SEPARATING RIGHT FROM WRONG
Some of you may read Blake’s story and think that he did nothing wrong. He didn’t force minors to buy his ID cards. They bought them of their own free will. And technically, he didn’t even break the law. My question for people who defend his scheme is one of intent. If something is legal does that alone make it ethical? I don’t think so.
If you were Blake, how would you justify to your mom taking money from thousands of minors so they could get a piece of plastic identifying them as older? Do you tell her they want to look older so they can get a better job—knowing their fake ID wouldn’t pass a basic background check?

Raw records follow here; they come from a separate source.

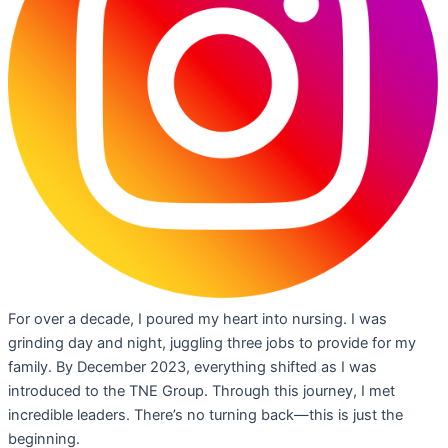
For over a decade, I poured my heart into nursing. I was
grinding day and night, juggling three jobs to provide for my
family. By December 2023, everything shifted as I was
introduced to the TNE Group. Through this journey, I met
incredible leaders. There’s no turning back—this is just the
beginning.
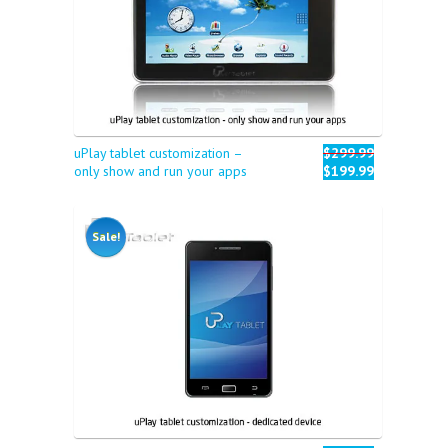
uPlay tablet customization –
$299.99
only show and run your apps
$199.99
Sale!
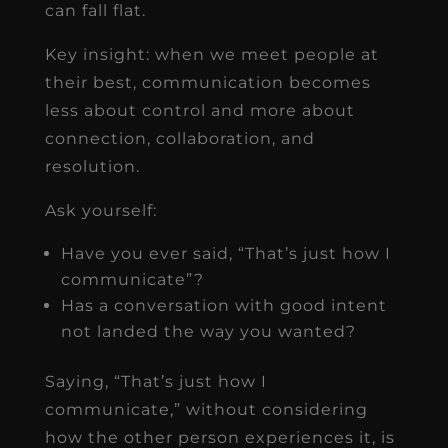
can fall flat.
Key insight: when we meet people at
their best, communication becomes
less about control and more about
connection, collaboration, and
resolution.
Ask yourself:
Have you ever said, “That’s just how I
communicate”?
Has a conversation with good intent
not landed the way you wanted?
Saying, “That’s just how I
communicate,” without considering
how the other person experiences it, is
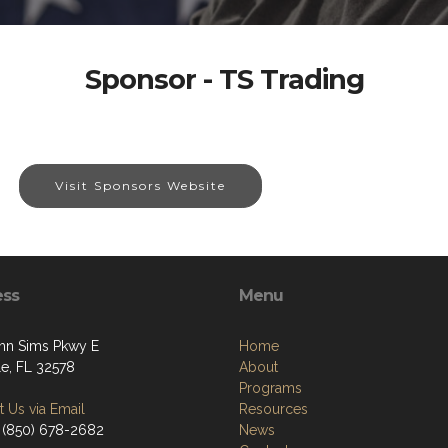
Sponsor - TS Trading
Visit Sponsors Website
ess
Menu
hn Sims Pkwy E
Home
le, FL 32578
About
Programs
 Us via Email
Resources
 (850) 678-2682
News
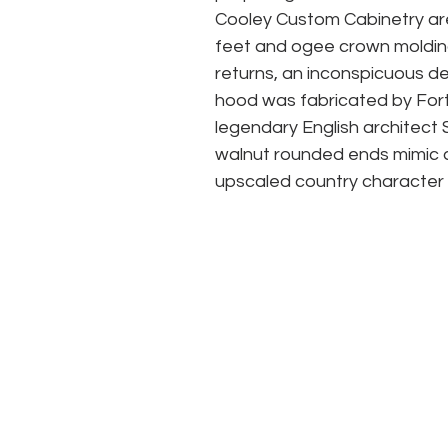
Cooley Custom Cabinetry are 
feet and ogee crown molding 
returns, an inconspicuous det
hood was fabricated by Forti
legendary English architect 
walnut rounded ends mimic an
upscaled country character 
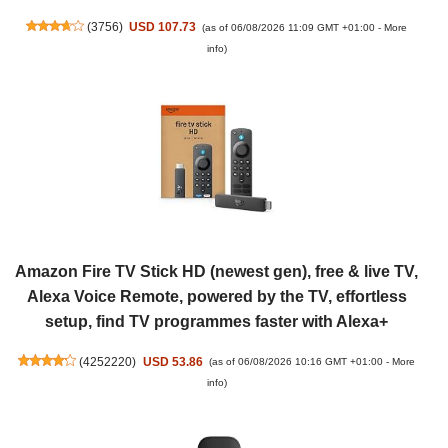
(
3756
)
USD 107.73
(as of 06/08/2026 11:09 GMT +01:00 -
More
info
)
Amazon Fire TV Stick HD (newest gen), free & live TV,
Alexa Voice Remote, powered by the TV, effortless
setup, find TV programmes faster with Alexa+
(
4252220
)
USD 53.86
(as of 06/08/2026 10:16 GMT +01:00 -
More
info
)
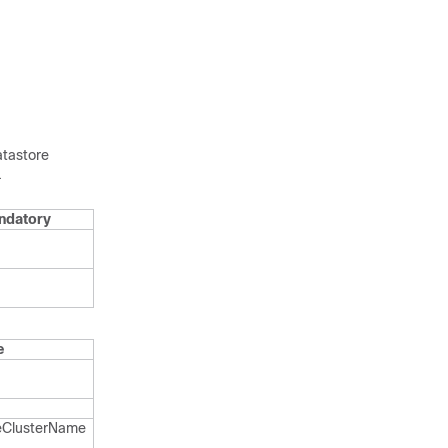
atastore
.
ndatory
e
​Cluster​Name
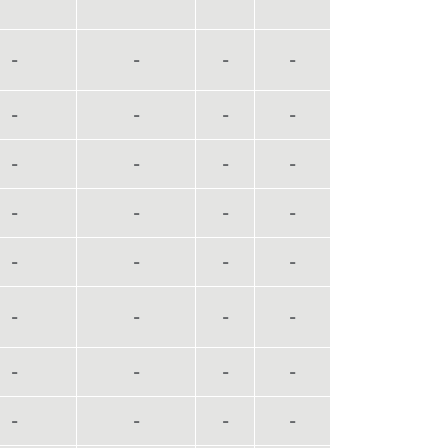
-
-
-
-
-
-
-
-
-
-
-
-
-
-
-
-
-
-
-
-
-
-
-
-
-
-
-
-
-
-
-
-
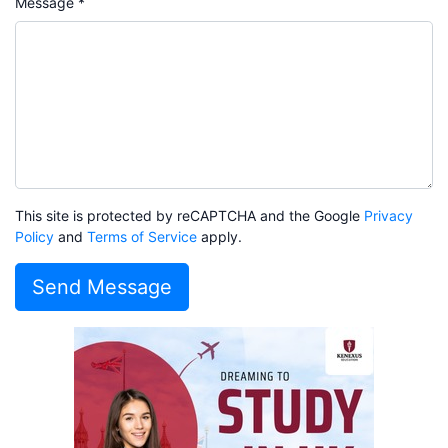
Message *
This site is protected by reCAPTCHA and the Google
Privacy
Policy
and
Terms of Service
apply.
Send Message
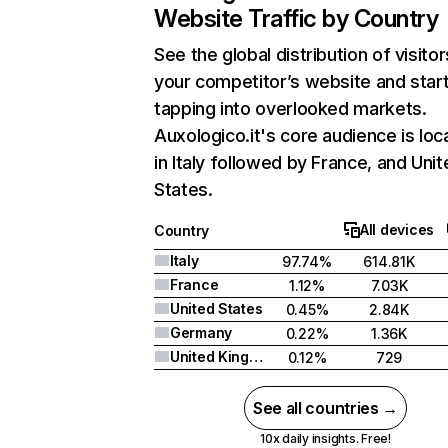
Website Traffic by Country
See the global distribution of visitor
your competitor’s website and star
tapping into overlooked markets.
Auxologico.it's core audience is loc
in Italy followed by France, and Uni
States.
All devices
Country
Italy
97.74%
614.81K
France
1.12%
7.03K
United States
0.45%
2.84K
Germany
0.22%
1.36K
United Kingdom
0.12%
729
See all countries →
10x daily insights. Free!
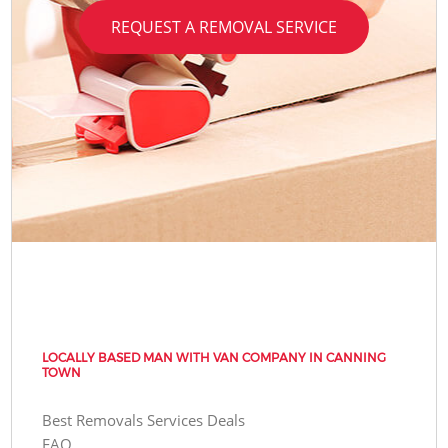
REQUEST A REMOVAL SERVICE
LOCALLY BASED MAN WITH VAN COMPANY IN CANNING
TOWN
Best Removals Services Deals
FAQ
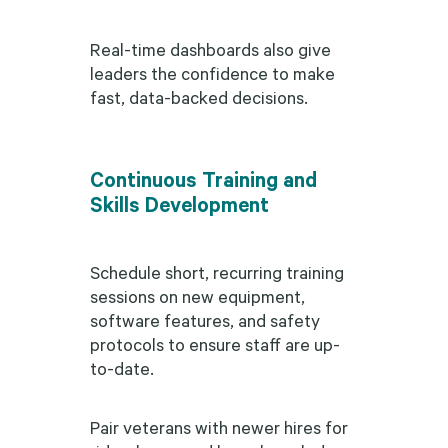
Real-time dashboards also give
leaders the confidence to make
fast, data-backed decisions.
Continuous Training and
Skills Development
Schedule short, recurring training
sessions on new equipment,
software features, and safety
protocols to ensure staff are up-
to-date.
Pair veterans with newer hires for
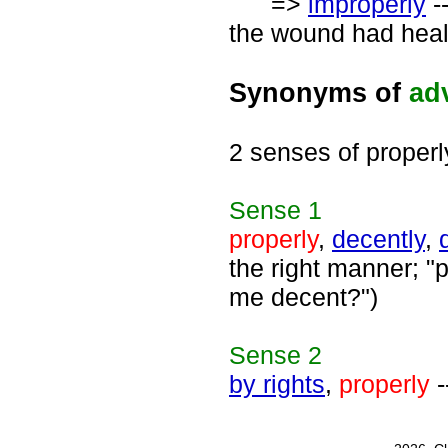
=>
improperly
-
the wound had heal
Synonyms of
ad
2 senses of properl
Sense
1
properly
,
decently
,
the right manner; "p
me decent?")
Sense
2
by rights
,
properly
-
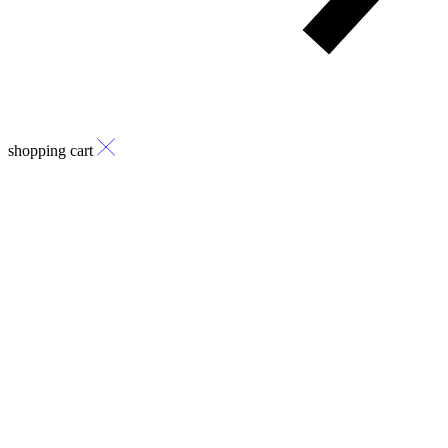
shopping cart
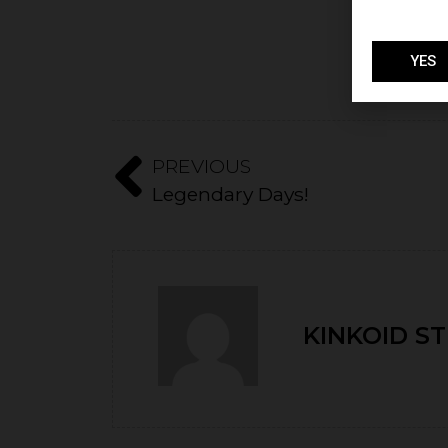
YES
PREVIOUS
Legendary Days!
KINKOID S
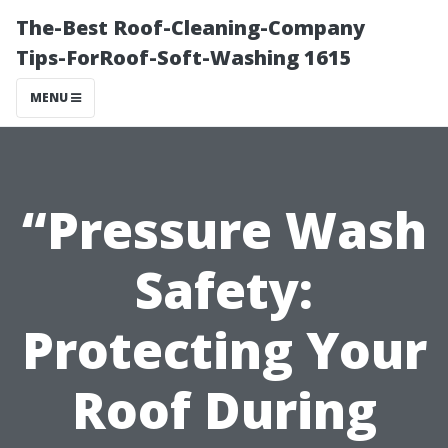
The-Best Roof-Cleaning-Company
Tips-ForRoof-Soft-Washing 1615
MENU
“Pressure Wash
Safety:
Protecting Your
Roof During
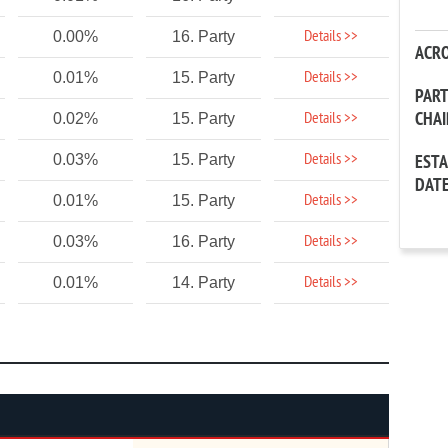
Details >>
0.00%
16. Party
ACR
Details >>
0.01%
15. Party
PAR
CHA
Details >>
0.02%
15. Party
Details >>
0.03%
15. Party
EST
DAT
Details >>
0.01%
15. Party
Details >>
0.03%
16. Party
Details >>
0.01%
14. Party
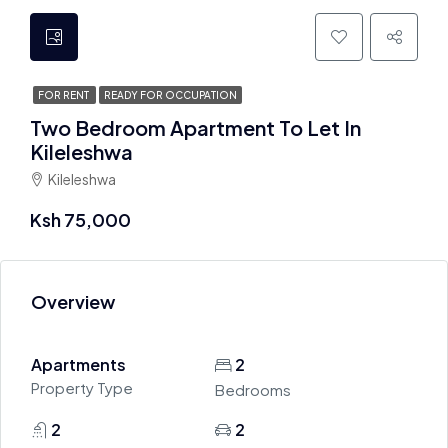
FOR RENT
READY FOR OCCUPATION
Two Bedroom Apartment To Let In
Kileleshwa
Kileleshwa
Ksh 75,000
Overview
Apartments
2
Property Type
Bedrooms
2
2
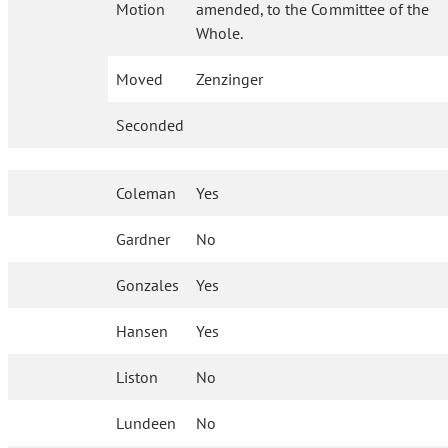
Motion
amended, to the Committee of the
Whole.
Moved
Zenzinger
Seconded
Coleman
Yes
Gardner
No
Gonzales
Yes
Hansen
Yes
Liston
No
Lundeen
No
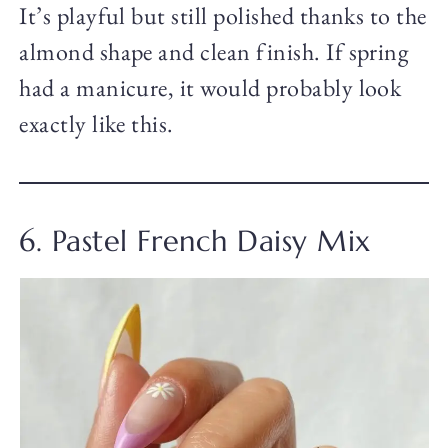
It’s playful but still polished thanks to the
almond shape and clean finish. If spring
had a manicure, it would probably look
exactly like this.
6. Pastel French Daisy Mix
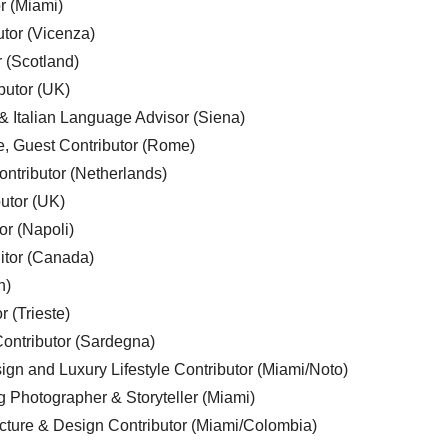
r (Miami)
utor (Vicenza)
r (Scotland)
butor (UK)
& Italian Language Advisor (Siena)
e, Guest Contributor (Rome)
ntributor (Netherlands)
utor (UK)
or (Napoli)
ditor (Canada)
n)
r (Trieste)
ontributor (Sardegna)
ign and Luxury Lifestyle Contributor (Miami/Noto)
g Photographer & Storyteller (Miami)
cture & Design Contributor (Miami/Colombia)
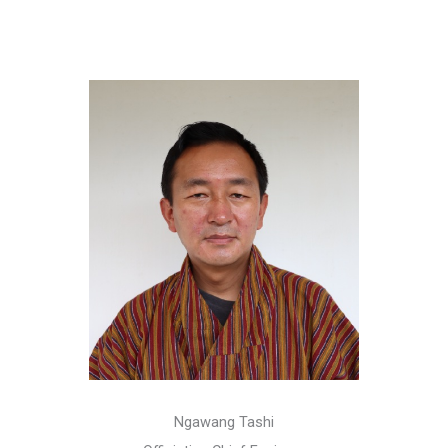
Ngawang Tashi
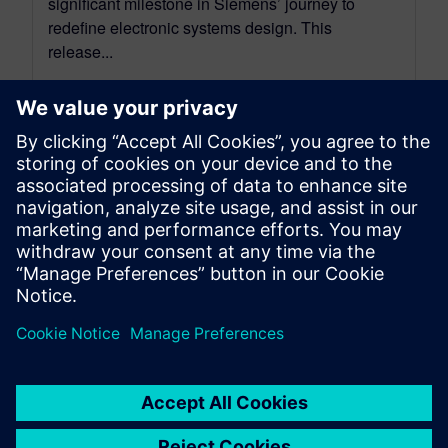
significant milestone in Siemens’ journey to
redefine electronic systems design. This
release...
By David Wiens
7
MIN READ
leave a reply
You must be
logged in
to post a comment.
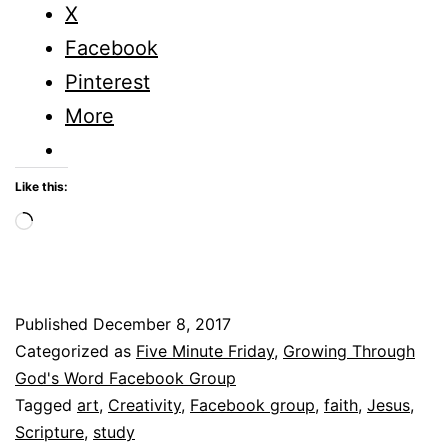
When
X
You
Facebook
are
Pinterest
the
More
Only
One
Like this:
in
Loading…
the
Room?
Published
December 8, 2017
Categorized as
Five Minute Friday
,
Growing Through
God's Word Facebook Group
Tagged
art
,
Creativity
,
Facebook group
,
faith
,
Jesus
,
Scripture
,
study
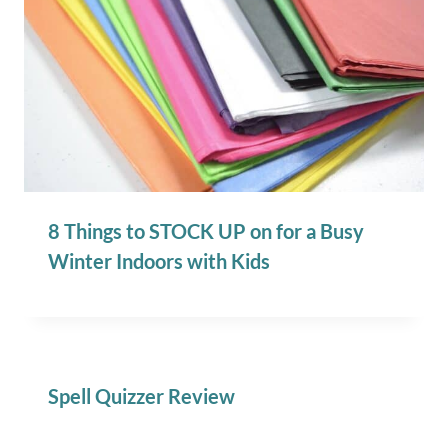
8 Things to STOCK UP on for a Busy
Winter Indoors with Kids
Spell Quizzer Review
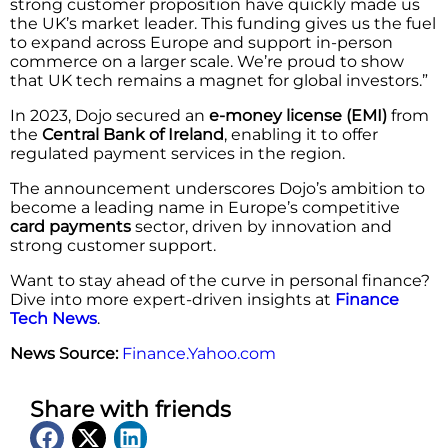
strong customer proposition have quickly made us
the UK’s market leader. This funding gives us the fuel
to expand across Europe and support in-person
commerce on a larger scale. We’re proud to show
that UK tech remains a magnet for global investors.”
In 2023, Dojo secured an
e-money license (EMI)
from
the
Central Bank of Ireland
, enabling it to offer
regulated payment services in the region.
The announcement underscores Dojo’s ambition to
become a leading name in Europe’s competitive
card payments
sector, driven by innovation and
strong customer support.
Want to stay ahead of the curve in personal finance?
Dive into more expert-driven insights at
Finance
Tech News
.
News Source:
Finance.Yahoo.com
Share with friends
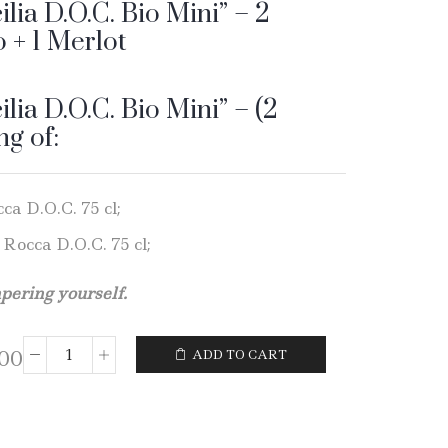
ilia D.O.C. Bio Mini” – 2
o + 1 Merlot
ilia D.O.C. Bio Mini” – (2
ng of:
ca D.O.C. 75 cl;
 Rocca D.O.C. 75 cl;
mpering yourself.
,00
ADD TO CART
Wine
Gift
Box
"Sicilia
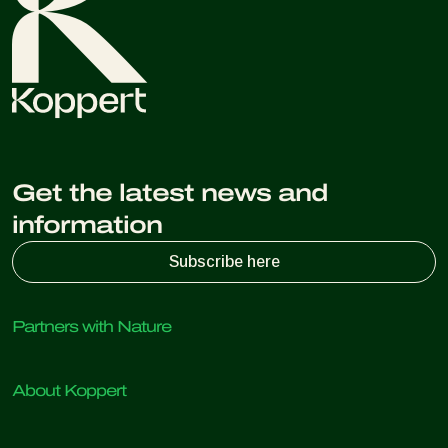
Get the latest news and
information
Subscribe here
Partners with Nature
Predatory mites
About Koppert
Predatory insects
Parasitic wasps
About Koppert
Beneficial nematodes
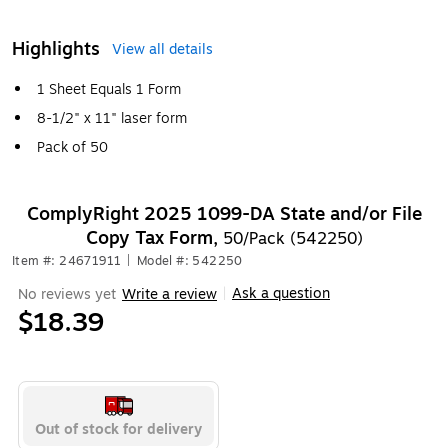
Highlights
View all details
1 Sheet Equals 1 Form
8-1/2" x 11" laser form
Pack of 50
ComplyRight 2025 1099-DA State and/or File
Copy Tax Form,
50/Pack (542250)
Item #: 24671911
|
Model #: 542250
Ask a question
No reviews yet
Write a review
|
$18.39
Out of stock for delivery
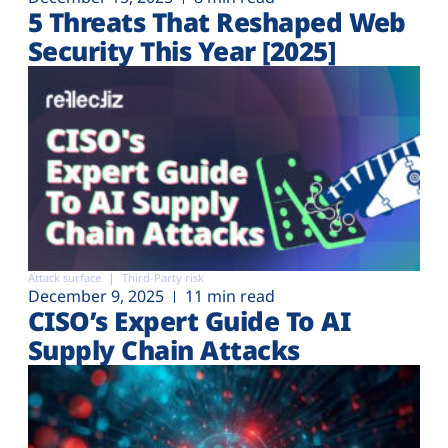
5 Threats That Reshaped Web
Security This Year [2025]
Attack surface
Third-Party risk
December 9, 2025
11 min read
CISO’s Expert Guide To AI
Supply Chain Attacks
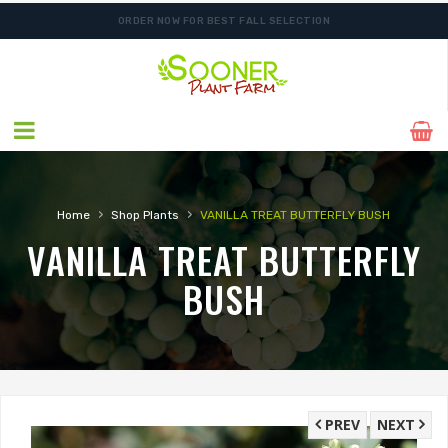
ORDER NOW FOR BEST FALL SELECTION
›
›
Home
Shop Plants
VANILLA TREAT BUTTERFLY BUSH
VANILLA TREAT BUTTERFLY
BUSH
PREV
NEXT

Do you tell her they want to look older so they can defend their country—knowing that lying about your age to join the armed forces is a crime? When do you admit that you have to work really hard to convince your mom, let alone someone not related to you, that these ID card orders are not for a costume party?
Obviously none of these far-fetched scenarios would fly with any halfway rational mom. But Blake—or any reasonable adult for that matter—shouldn’t need his mom to tell him what’s right and what’s wrong. At age twenty, he was old enough to know the difference. In his heart, Blake knew better. Maybe he chose not to see his business for what it was, but he couldn’t blame that on his age or lack of worldly experiences—which he initially tried to do until his attorney explained it was a losing argument.
One of the harsh realities of being a twentysomething is that you no longer have your youthfulness to fall back on to excuse poor ethical choices. It didn’t work for Blake and it won’t work for you. If you’re an adult and you commit a crime, you suffer adult-size consequences. There is no preferential treatment from a judge or jury whether you’re forty-one or twenty-one. And there is no “Get Out of Jail Free” card because you got all A’s in college and landed a good job. Twentysomethings who make ethically bad choices suffer consequences that can last a lifetime.